**WORK REQUIRED**
A faithful copy of all the entries is required, with no pictures in it.

[[ INFORMATION GIVEN open ]]

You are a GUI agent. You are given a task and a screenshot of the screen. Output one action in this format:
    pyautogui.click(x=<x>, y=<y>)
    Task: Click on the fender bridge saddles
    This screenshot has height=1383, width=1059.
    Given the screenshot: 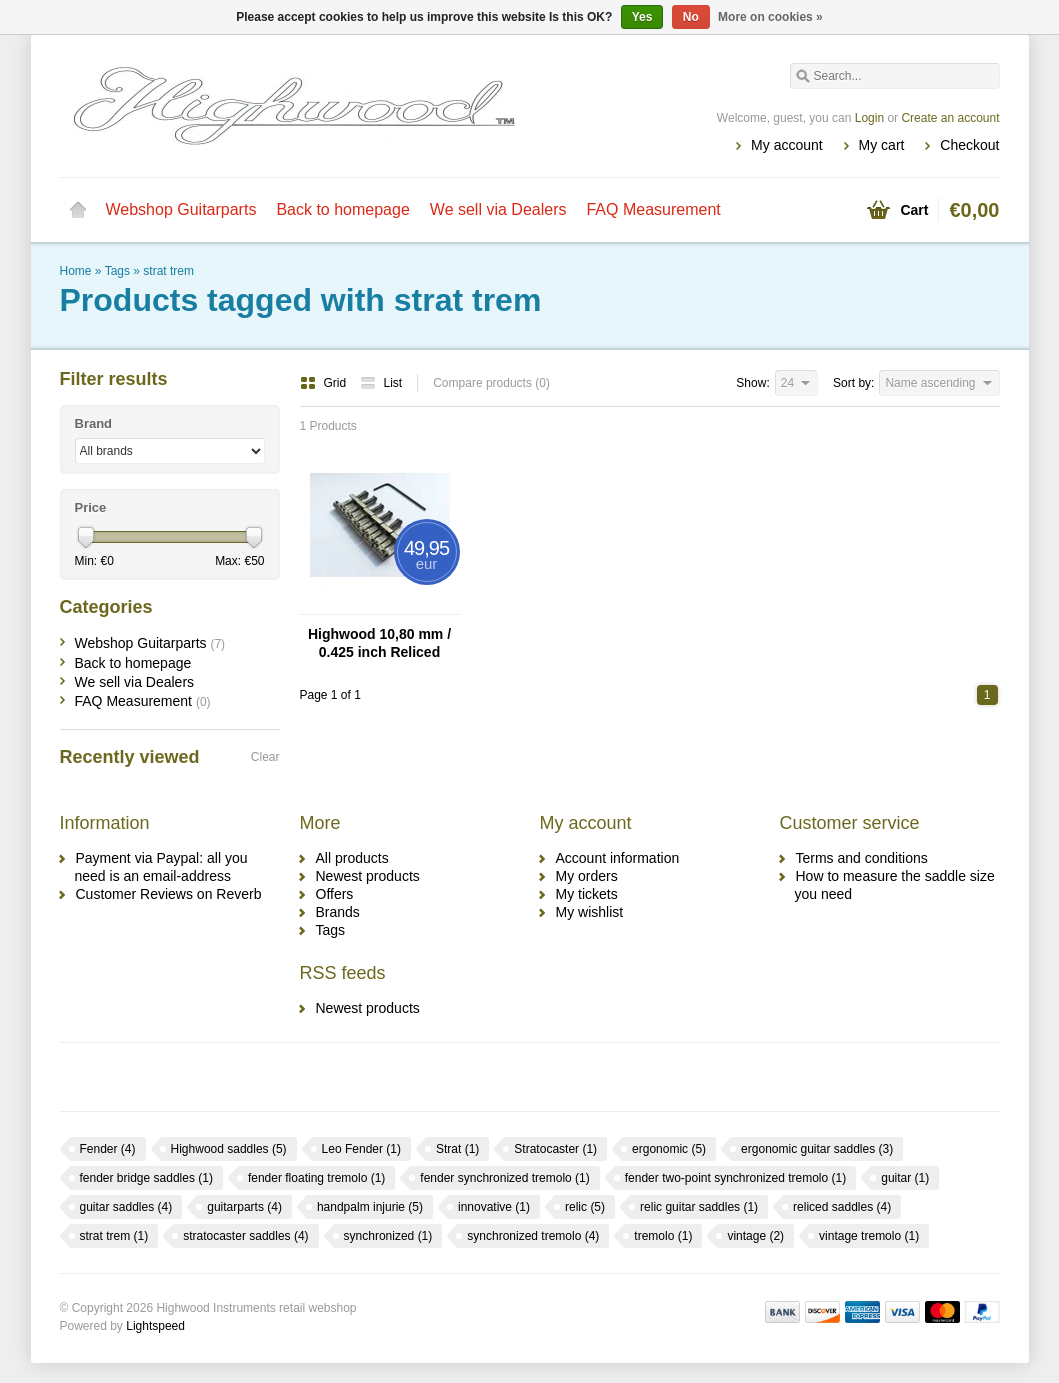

[[ INFORMATION GIVEN closed ]]

**EXERCISE RESPONSE**
You are a GUI agent. You are given a task and a screenshot of the screen. Output one action in this format:
    pyautogui.click(x=<x>, y=<y>)
    Task: Click on the fender bridge saddles
    This screenshot has height=1383, width=1059.
    Given the screenshot: 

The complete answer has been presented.